À Martuni, on laisse à droite la route du col Selim, la route de la Soie des caravanes d'autrefois venant d'Orient. Les quelques panneaux de signalisation qu'on voyait encore ce matin ont complètement disparu. Sur la chaussée maintenant plus étroite, des ornières de plus en plus fréquentes, qui obligent à louvoyer sans cesse d'un bord à l'autre.

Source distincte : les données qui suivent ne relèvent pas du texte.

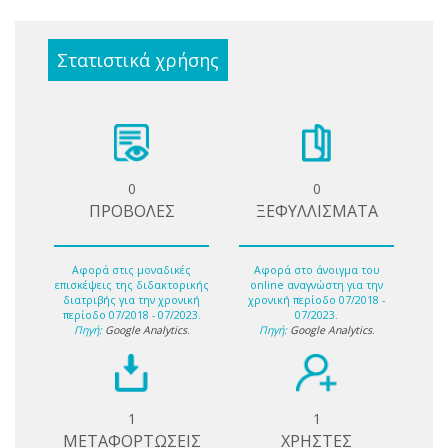
Στατιστικά χρήσης
0
0
ΠΡΟΒΟΛΕΣ
ΞΕΦΥΛΛΙΣΜΑΤΑ
Αφορά στις μοναδικές
Αφορά στο άνοιγμα του
επισκέψεις της διδακτορικής
online αναγνώστη για την
διατριβής για την χρονική
χρονική περίοδο 07/2018 -
περίοδο 07/2018 - 07/2023.
07/2023.
Πηγή:
Google Analytics
.
Πηγή:
Google Analytics
.
1
1
ΜΕΤΑΦΟΡΤΩΣΕΙΣ
ΧΡΗΣΤΕΣ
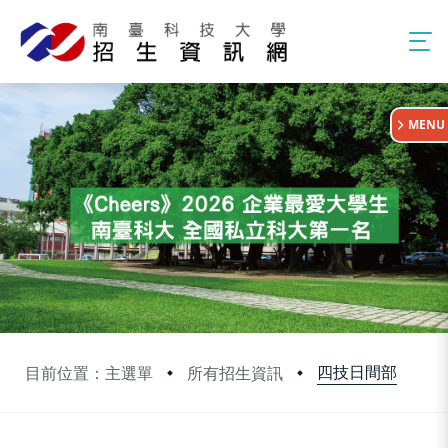
:::
MENU
四技日間部
目前位置：主選單
所有招生資訊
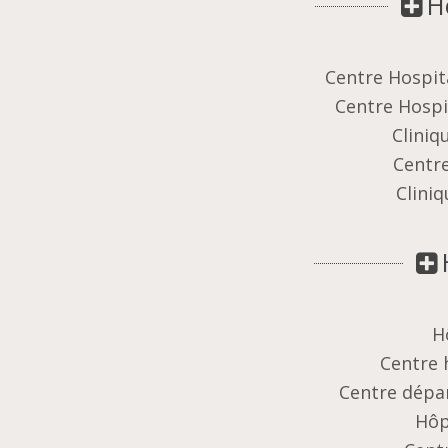
H
Centre Hospit
Centre Hospi
Cliniq
Centr
Clini
H
Centre 
Centre dépa
Hôp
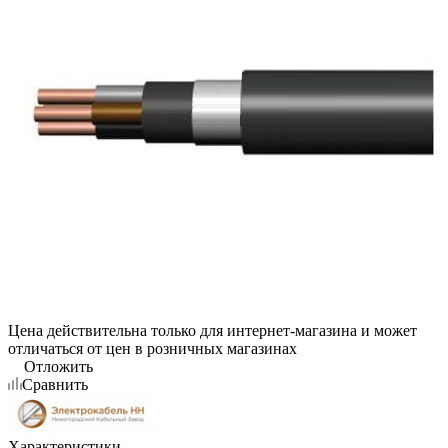
Цена действительна только для интернет-магазина и может
отличаться от цен в розничных магазинах
Отложить
Сравнить
Характеристики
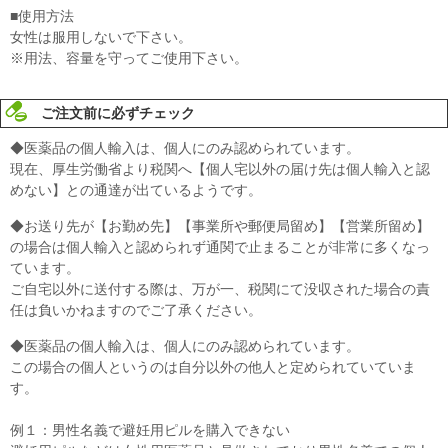
■使用方法
女性は服用しないで下さい。
※用法、容量を守ってご使用下さい。
ご注文前に必ずチェック
◆医薬品の個人輸入は、個人にのみ認められています。
現在、厚生労働省より税関へ【個人宅以外の届け先は個人輸入と認
めない】との通達が出ているようです。
◆お送り先が【お勤め先】【事業所や郵便局留め】【営業所留め】
の場合は個人輸入と認められず通関で止まることが非常に多くなっ
ています。
ご自宅以外に送付する際は、万が一、税関にて没収された場合の責
任は負いかねますのでご了承ください。
◆医薬品の個人輸入は、個人にのみ認められています。
この場合の個人というのは自分以外の他人と定められていていま
す。
例１：男性名義で避妊用ピルを購入できない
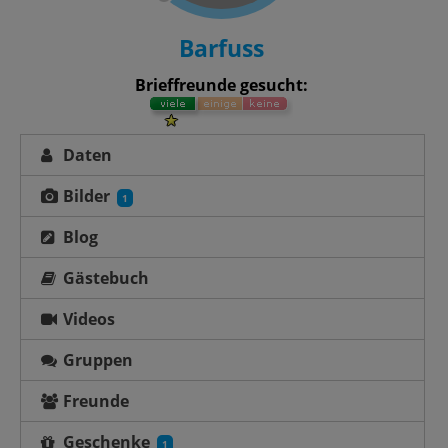
Barfuss
Brieffreunde gesucht:
Daten
Bilder
1
Blog
Gästebuch
Videos
Gruppen
Freunde
Geschenke
1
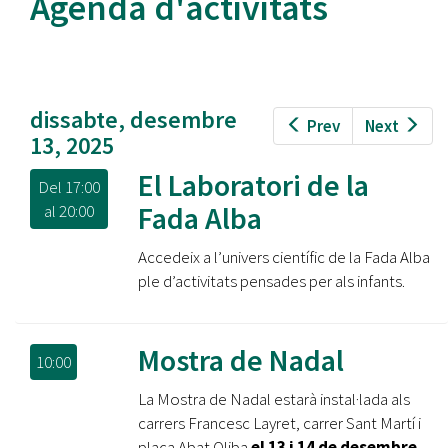
Agenda d'activitats
dissabte, desembre
Prev
Next
13, 2025
El Laboratori de la
Del
17:00
Fada Alba
al
20:00
Accedeix a l’univers científic de la Fada Alba
ple d’activitats pensades per als infants.
Mostra de Nadal
10:00
La Mostra de Nadal estarà instal·lada als
carrers Francesc Layret, carrer Sant Martí i
plaça Abat Oliba
el 13 i 14 de desembre.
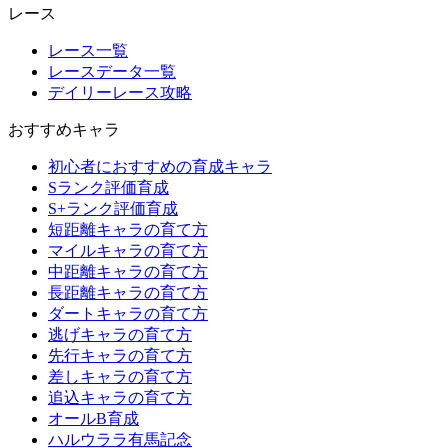
レース
レース一覧
レースデータ一覧
デイリーレース攻略
おすすめキャラ
初心者におすすめの育成キャラ
Sランク評価育成
S+ランク評価育成
短距離キャラの育て方
マイルキャラの育て方
中距離キャラの育て方
長距離キャラの育て方
ダートキャラの育て方
逃げキャラの育て方
先行キャラの育て方
差しキャラの育て方
追込キャラの育て方
オールB育成
ハルウララ有馬記念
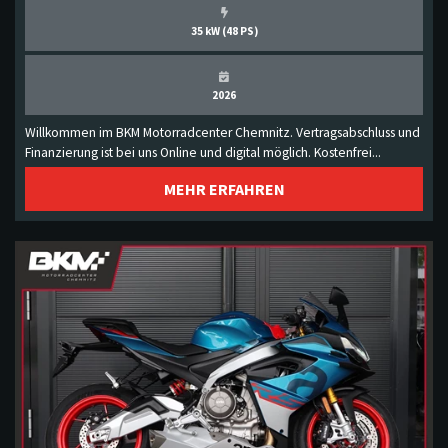
35 kW (48 PS)
2026
Willkommen im BKM Motorradcenter Chemnitz. Vertragsabschluss und
Finanzierung ist bei uns Online und digital möglich. Kostenfrei...
MEHR ERFAHREN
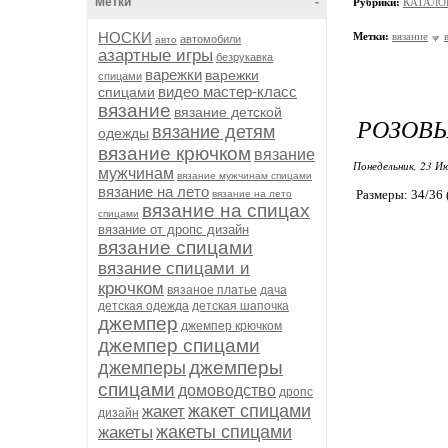
Метки
-
Рубрики:
КАТАЛО
НОСКИ
Метки:
вязание
автомобили
авто
азартные игры
безрукавка
варежки
варежки
спицами
видео мастер-класс
спицами
вязание
вязание детской
РОЗОВЫ
вязание детям
одежды
вязание крючком
вязание
Понедельник, 23 Ию
мужчинам
вязание мужчинам спицами
вязание на лето
Размеры: 34/36 
вязание на лето
вязание на спицах
спицами
вязание от дропс дизайн
вязание спицами
вязание спицами и
крючком
вязаное платье
дача
детская одежда
детская шапочка
джемпер
джемпер крючком
джемпер спицами
джемперы
джемперы
спицами
домоводство
дропс
жакет спицами
жакет
дизайн
жакеты спицами
жакеты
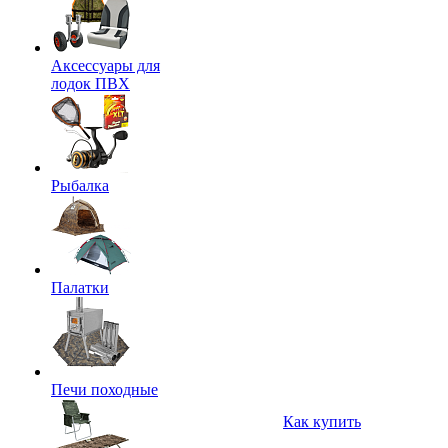
Аксессуары для
лодок ПВХ
Рыбалка
Палатки
Печи походные
Как купить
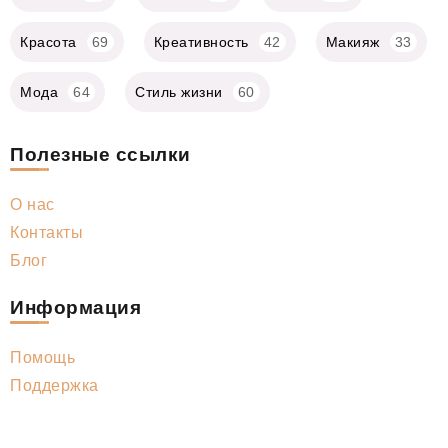
Красота
69
Креативность
42
Макияж
33
Мода
64
Стиль жизни
60
Полезные ссылки
О нас
Контакты
Блог
Информация
Помощь
Поддержка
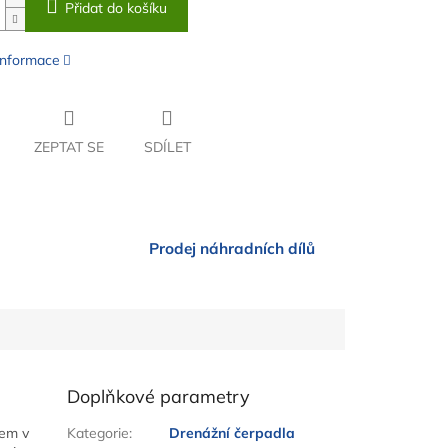
Přidat do košíku
 informace
ZEPTAT SE
SDÍLET
Prodej náhradních dílů
Doplňkové parametry
kem v
Kategorie
:
Drenážní čerpadla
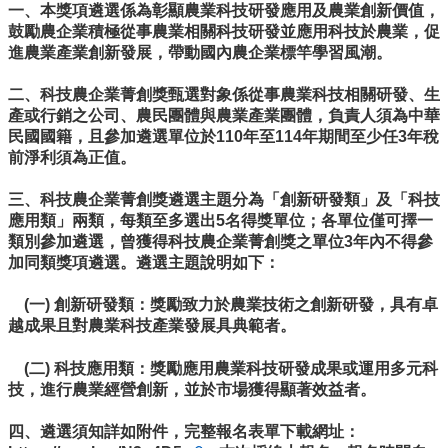
們
一、本獎項遴選係為彰顯農業科技研發應用及農業創新價值，
鼓勵農企業積極從事農業相關科技研發並應用科技於農業，促
進
進農業產業創新發展，帶動國內農企業標竿學習風潮。
駐
育
二、科技農企業菁創獎甄選對象係從事農業科技相關研發、生
成
產或行銷之公司、農民團體與農業產業團體，負責人須為中華
民國國籍，且參加遴選單位於110年至114年期間至少任3年稅
育
前淨利須為正值。
成
服
三、科技農企業菁創獎遴選主題分為「創新研發類」及「科技
務
應用類」兩類，每類至多選出5名得獎單位；各單位僅可擇一
類別參加遴選，曾獲得科技農企業菁創獎之單位3年內不得參
廠
加同類獎項遴選。遴選主題說明如下：
商
資
(一) 創新研發類：獎勵致力於農業技術之創新研發，具有卓
訊
越成果且對農業科技產業發展具典範者。
相
(二) 科技應用類：獎勵應用農業科技研發成果或運用多元科
關
技，進行農業經營創新，並於市場獲得顯著效益者。
法
規
四、遴選須知詳如附件，完整報名表單下載網址：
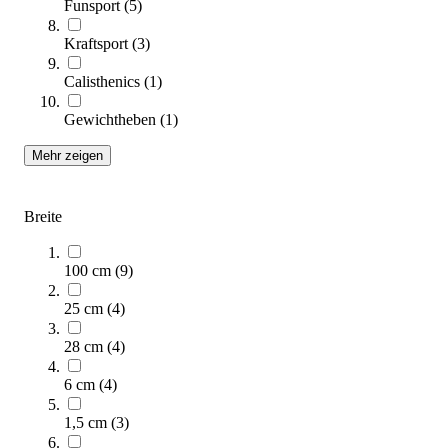
Funsport
(
5
)
Kraftsport
(
3
)
Calisthenics
(
1
)
Kübler Sport® Kletterwand, individuelle Anfertigung
Gewichtheben
(
1
)
Preis auf Anfrage
Mehr zeigen
Zum Produkt
Längere Lieferzeit
Breite
100 cm
(
9
)
25 cm
(
4
)
28 cm
(
4
)
6 cm
(
4
)
Ninja Park DONATELLO
Preis auf Anfrage
1,5 cm
(
3
)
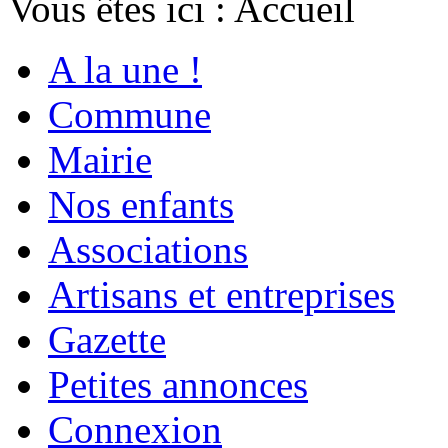
Vous êtes ici :
Accueil
A la une !
Commune
Mairie
Nos enfants
Associations
Artisans et entreprises
Gazette
Petites annonces
Connexion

Le village de Vardénik s'étale au long d'un long chemin de poussière. Beaucoup de jeunes gens qui marchent dans l'après-midi, et l'élégance des femmes nous étonne - non la beauté des visages ou la fluidité des corps, plus évidente ici peut-être que pour d'autres jeunesses du monde - mais le moderne des vêtements, leur chatoiement, comme si quelque boutique occidentale se trouvait là, parmi les pauvres habitations anonymes. Plusieurs fois Achot, là comme ailleurs, quémande le chemin. Nous passons devant l'ancien Palais de la Culture ("Il y avait des concerts autrefois"), à l'abandon maintenant, vitres brisées, terrain vague d'herbes hautes dans la cour. Petit carrefour enfin, un étal de pastèques, un groupe d'hommes à l'ombre des peupliers, voici l'ancien cimetière, parcelle bien modeste d'herbes et de fleurs sauvages. Nous explorons une à une les pierres tombales et leurs scènes naïves, les petites stèles et la multitude des croix sur elles. Les hommes dans la rue nous regardent éberlués. Sona leur parle, elle doit leur dire qu'on vient de France...
"Mais ce sont des Arméniens?
- Non, des Français mais qui ont voulu voir les tombes."
Et ces sourires alors, émerveillés qu'on soit venu pour leur mémoire, incrédules aussi que ces modestes signes nous passionnent.
Nous partons à pied vers l'église à quelques centaines de mètres, et le corps marque un temps quand on s'approche: comme la robe des jeunes filles, l'église est lisse et lumineuse, moderne dans ses décors épurés, mais si semblable à celles déjà vues dans ses volumes, ses grandes pierres de taille, les dièdres qui marquent les façades. Inaugurée en 2001 - l'Arménie fêtait dix-sept siècles de christianisme - elle est construite sur une ancienne église basse qu'on a conservée. Un homme vient nous ouvrir, le contraste est saisissant, de ces deux espaces de prière, tout comme leur parenté dans la ligne du temps. Je suis surpris encore de l'ampleur des volumes, pour un lieu aussi exigu - peut-être peut-on asseoir ici cinquante personnes au plus.
"C'est qu'on y vient surtout pour les baptêmes, ou les mariages, avec la famille.
- Et il y a des prêtres encore?
- Oui, mais pour plusieurs villages, ils viennent quand on les appelle."
Puis Sona qui hésite, et parle finalement des études très dures que font les prêtres, apprendre le grec, le latin, l'arménien ancien et d'autres langues. "Ce sont des érudits, presque trop, ils finissent par être loin des gens."